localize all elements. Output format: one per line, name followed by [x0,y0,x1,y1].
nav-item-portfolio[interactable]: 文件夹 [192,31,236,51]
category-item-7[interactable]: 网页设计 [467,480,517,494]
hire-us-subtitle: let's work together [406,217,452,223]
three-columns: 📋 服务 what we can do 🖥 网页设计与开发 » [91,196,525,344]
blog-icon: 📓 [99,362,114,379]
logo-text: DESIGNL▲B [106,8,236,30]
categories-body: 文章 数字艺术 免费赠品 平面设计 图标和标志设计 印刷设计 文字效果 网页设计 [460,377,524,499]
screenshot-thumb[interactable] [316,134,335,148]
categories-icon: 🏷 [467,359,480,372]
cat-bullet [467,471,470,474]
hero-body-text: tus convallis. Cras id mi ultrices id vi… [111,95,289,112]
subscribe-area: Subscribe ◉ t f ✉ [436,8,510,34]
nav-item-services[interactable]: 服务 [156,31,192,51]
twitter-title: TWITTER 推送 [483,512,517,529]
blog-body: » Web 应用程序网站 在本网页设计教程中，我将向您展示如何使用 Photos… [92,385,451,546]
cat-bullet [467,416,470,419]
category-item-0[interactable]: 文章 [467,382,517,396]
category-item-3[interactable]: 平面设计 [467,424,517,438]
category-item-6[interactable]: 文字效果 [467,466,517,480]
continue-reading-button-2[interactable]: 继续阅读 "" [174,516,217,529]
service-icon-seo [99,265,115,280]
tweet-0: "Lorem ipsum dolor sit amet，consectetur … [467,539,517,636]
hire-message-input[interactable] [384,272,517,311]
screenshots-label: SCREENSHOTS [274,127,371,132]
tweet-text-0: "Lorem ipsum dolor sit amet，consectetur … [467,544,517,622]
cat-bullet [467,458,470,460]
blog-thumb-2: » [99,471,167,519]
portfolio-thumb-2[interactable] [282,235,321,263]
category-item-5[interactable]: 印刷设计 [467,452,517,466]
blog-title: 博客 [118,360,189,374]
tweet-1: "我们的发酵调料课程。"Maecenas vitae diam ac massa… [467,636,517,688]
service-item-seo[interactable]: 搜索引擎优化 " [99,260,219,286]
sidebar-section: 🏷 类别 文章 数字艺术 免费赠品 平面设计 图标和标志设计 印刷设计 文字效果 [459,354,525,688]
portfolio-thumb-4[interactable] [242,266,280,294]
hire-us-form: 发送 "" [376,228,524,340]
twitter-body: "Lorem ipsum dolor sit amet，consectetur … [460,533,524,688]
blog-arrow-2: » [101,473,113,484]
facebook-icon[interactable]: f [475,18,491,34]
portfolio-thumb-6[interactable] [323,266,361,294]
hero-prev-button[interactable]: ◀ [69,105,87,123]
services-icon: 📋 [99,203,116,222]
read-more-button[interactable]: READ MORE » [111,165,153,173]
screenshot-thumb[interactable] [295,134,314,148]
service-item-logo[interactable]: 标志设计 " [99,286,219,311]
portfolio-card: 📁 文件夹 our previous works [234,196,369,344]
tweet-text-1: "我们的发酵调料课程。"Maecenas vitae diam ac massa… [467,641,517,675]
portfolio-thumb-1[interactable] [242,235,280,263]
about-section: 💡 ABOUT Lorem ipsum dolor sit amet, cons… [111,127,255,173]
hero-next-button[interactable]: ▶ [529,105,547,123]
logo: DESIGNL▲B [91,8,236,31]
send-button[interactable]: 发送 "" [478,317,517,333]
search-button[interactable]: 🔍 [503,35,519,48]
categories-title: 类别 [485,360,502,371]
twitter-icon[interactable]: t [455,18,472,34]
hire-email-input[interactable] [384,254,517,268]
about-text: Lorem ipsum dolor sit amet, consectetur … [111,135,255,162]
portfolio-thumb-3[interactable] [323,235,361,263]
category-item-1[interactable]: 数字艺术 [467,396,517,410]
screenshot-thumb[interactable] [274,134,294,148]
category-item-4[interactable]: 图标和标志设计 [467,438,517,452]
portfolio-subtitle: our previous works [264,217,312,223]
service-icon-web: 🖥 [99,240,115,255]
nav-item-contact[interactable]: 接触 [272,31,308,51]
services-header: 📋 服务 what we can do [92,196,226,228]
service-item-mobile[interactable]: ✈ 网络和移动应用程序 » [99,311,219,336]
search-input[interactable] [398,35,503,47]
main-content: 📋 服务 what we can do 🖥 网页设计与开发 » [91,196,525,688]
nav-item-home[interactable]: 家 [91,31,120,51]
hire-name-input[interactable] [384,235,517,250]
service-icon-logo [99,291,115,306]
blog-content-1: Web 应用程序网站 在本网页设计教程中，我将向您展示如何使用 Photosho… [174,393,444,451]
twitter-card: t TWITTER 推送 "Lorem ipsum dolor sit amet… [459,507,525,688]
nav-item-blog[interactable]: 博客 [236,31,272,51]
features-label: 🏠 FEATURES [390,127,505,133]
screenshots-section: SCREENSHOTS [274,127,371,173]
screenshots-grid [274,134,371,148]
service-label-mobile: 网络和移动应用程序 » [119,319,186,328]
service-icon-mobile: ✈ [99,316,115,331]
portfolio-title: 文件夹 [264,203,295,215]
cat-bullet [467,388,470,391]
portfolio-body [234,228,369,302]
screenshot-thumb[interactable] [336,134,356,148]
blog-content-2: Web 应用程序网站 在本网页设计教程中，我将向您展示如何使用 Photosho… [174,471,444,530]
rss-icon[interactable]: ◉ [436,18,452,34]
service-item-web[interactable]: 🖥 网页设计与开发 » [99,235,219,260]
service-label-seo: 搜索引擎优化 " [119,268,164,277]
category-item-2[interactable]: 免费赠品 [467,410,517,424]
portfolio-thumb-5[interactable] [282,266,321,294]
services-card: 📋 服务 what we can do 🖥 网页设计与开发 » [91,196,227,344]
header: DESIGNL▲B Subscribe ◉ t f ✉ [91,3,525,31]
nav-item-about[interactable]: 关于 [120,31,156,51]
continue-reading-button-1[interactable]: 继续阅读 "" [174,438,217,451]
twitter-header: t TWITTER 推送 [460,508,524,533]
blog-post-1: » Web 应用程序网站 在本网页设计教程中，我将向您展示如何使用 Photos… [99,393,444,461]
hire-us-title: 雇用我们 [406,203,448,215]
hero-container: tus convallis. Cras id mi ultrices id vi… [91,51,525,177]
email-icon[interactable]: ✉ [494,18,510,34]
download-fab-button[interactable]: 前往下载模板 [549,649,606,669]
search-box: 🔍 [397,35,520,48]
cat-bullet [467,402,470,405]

Exercise aim: The entries above must be copied verbatim. Leave none out.

Solution to the exercise:
localize all elements. Output format: one per line, name followed by [x0,y0,x1,y1].
nav-item-portfolio[interactable]: 文件夹 [192,31,236,51]
category-item-7[interactable]: 网页设计 [467,480,517,494]
hire-us-subtitle: let's work together [406,217,452,223]
three-columns: 📋 服务 what we can do 🖥 网页设计与开发 » [91,196,525,344]
blog-icon: 📓 [99,362,114,379]
logo-text: DESIGNL▲B [106,8,236,30]
categories-body: 文章 数字艺术 免费赠品 平面设计 图标和标志设计 印刷设计 文字效果 网页设计 [460,377,524,499]
screenshot-thumb[interactable] [316,134,335,148]
categories-icon: 🏷 [467,359,480,372]
cat-bullet [467,471,470,474]
hero-body-text: tus convallis. Cras id mi ultrices id vi… [111,95,289,112]
subscribe-area: Subscribe ◉ t f ✉ [436,8,510,34]
nav-item-services[interactable]: 服务 [156,31,192,51]
twitter-title: TWITTER 推送 [483,512,517,529]
blog-body: » Web 应用程序网站 在本网页设计教程中，我将向您展示如何使用 Photos… [92,385,451,546]
cat-bullet [467,416,470,419]
category-item-0[interactable]: 文章 [467,382,517,396]
category-item-3[interactable]: 平面设计 [467,424,517,438]
category-item-6[interactable]: 文字效果 [467,466,517,480]
continue-reading-button-2[interactable]: 继续阅读 "" [174,516,217,529]
service-icon-seo [99,265,115,280]
tweet-0: "Lorem ipsum dolor sit amet，consectetur … [467,539,517,636]
hire-message-input[interactable] [384,272,517,311]
screenshots-label: SCREENSHOTS [274,127,371,132]
tweet-text-0: "Lorem ipsum dolor sit amet，consectetur … [467,544,517,622]
cat-bullet [467,458,470,460]
blog-thumb-2: » [99,471,167,519]
portfolio-thumb-2[interactable] [282,235,321,263]
category-item-5[interactable]: 印刷设计 [467,452,517,466]
blog-title: 博客 [118,360,189,374]
tweet-1: "我们的发酵调料课程。"Maecenas vitae diam ac massa… [467,636,517,688]
service-item-seo[interactable]: 搜索引擎优化 " [99,260,219,286]
sidebar-section: 🏷 类别 文章 数字艺术 免费赠品 平面设计 图标和标志设计 印刷设计 文字效果 [459,354,525,688]
portfolio-thumb-4[interactable] [242,266,280,294]
hire-us-form: 发送 "" [376,228,524,340]
twitter-body: "Lorem ipsum dolor sit amet，consectetur … [460,533,524,688]
blog-arrow-2: » [101,473,113,484]
facebook-icon[interactable]: f [475,18,491,34]
portfolio-thumb-6[interactable] [323,266,361,294]
hero-prev-button[interactable]: ◀ [69,105,87,123]
services-icon: 📋 [99,203,116,222]
read-more-button[interactable]: READ MORE » [111,165,153,173]
screenshot-thumb[interactable] [295,134,314,148]
service-item-logo[interactable]: 标志设计 " [99,286,219,311]
portfolio-card: 📁 文件夹 our previous works [234,196,369,344]
tweet-text-1: "我们的发酵调料课程。"Maecenas vitae diam ac massa… [467,641,517,675]
portfolio-thumb-1[interactable] [242,235,280,263]
about-section: 💡 ABOUT Lorem ipsum dolor sit amet, cons… [111,127,255,173]
hero-next-button[interactable]: ▶ [529,105,547,123]
logo: DESIGNL▲B [91,8,236,31]
send-button[interactable]: 发送 "" [478,317,517,333]
search-button[interactable]: 🔍 [503,35,519,48]
categories-title: 类别 [485,360,502,371]
twitter-icon[interactable]: t [455,18,472,34]
hire-email-input[interactable] [384,254,517,268]
about-text: Lorem ipsum dolor sit amet, consectetur … [111,135,255,162]
portfolio-thumb-3[interactable] [323,235,361,263]
category-item-1[interactable]: 数字艺术 [467,396,517,410]
screenshot-thumb[interactable] [274,134,294,148]
category-item-4[interactable]: 图标和标志设计 [467,438,517,452]
portfolio-subtitle: our previous works [264,217,312,223]
service-icon-web: 🖥 [99,240,115,255]
nav-item-contact[interactable]: 接触 [272,31,308,51]
services-header: 📋 服务 what we can do [92,196,226,228]
service-item-mobile[interactable]: ✈ 网络和移动应用程序 » [99,311,219,336]
search-input[interactable] [398,35,503,47]
main-content: 📋 服务 what we can do 🖥 网页设计与开发 » [91,196,525,688]
nav-item-home[interactable]: 家 [91,31,120,51]
hire-name-input[interactable] [384,235,517,250]
service-icon-logo [99,291,115,306]
blog-content-1: Web 应用程序网站 在本网页设计教程中，我将向您展示如何使用 Photosho… [174,393,444,451]
twitter-card: t TWITTER 推送 "Lorem ipsum dolor sit amet… [459,507,525,688]
nav-item-blog[interactable]: 博客 [236,31,272,51]
features-label: 🏠 FEATURES [390,127,505,133]
screenshots-section: SCREENSHOTS [274,127,371,173]
screenshots-grid [274,134,371,148]
service-label-mobile: 网络和移动应用程序 » [119,319,186,328]
service-icon-mobile: ✈ [99,316,115,331]
portfolio-title: 文件夹 [264,203,295,215]
cat-bullet [467,388,470,391]
portfolio-body [234,228,369,302]
screenshot-thumb[interactable] [336,134,356,148]
blog-content-2: Web 应用程序网站 在本网页设计教程中，我将向您展示如何使用 Photosho… [174,471,444,530]
rss-icon[interactable]: ◉ [436,18,452,34]
service-item-web[interactable]: 🖥 网页设计与开发 » [99,235,219,260]
service-label-seo: 搜索引擎优化 " [119,268,164,277]
category-item-2[interactable]: 免费赠品 [467,410,517,424]
portfolio-thumb-5[interactable] [282,266,321,294]
services-card: 📋 服务 what we can do 🖥 网页设计与开发 » [91,196,227,344]
header: DESIGNL▲B Subscribe ◉ t f ✉ [91,3,525,31]
nav-item-about[interactable]: 关于 [120,31,156,51]
continue-reading-button-1[interactable]: 继续阅读 "" [174,438,217,451]
twitter-header: t TWITTER 推送 [460,508,524,533]
blog-post-1: » Web 应用程序网站 在本网页设计教程中，我将向您展示如何使用 Photos… [99,393,444,461]
hire-us-title: 雇用我们 [406,203,448,215]
hero-container: tus convallis. Cras id mi ultrices id vi… [91,51,525,177]
email-icon[interactable]: ✉ [494,18,510,34]
download-fab-button[interactable]: 前往下载模板 [549,649,606,669]
search-box: 🔍 [397,35,520,48]
cat-bullet [467,402,470,405]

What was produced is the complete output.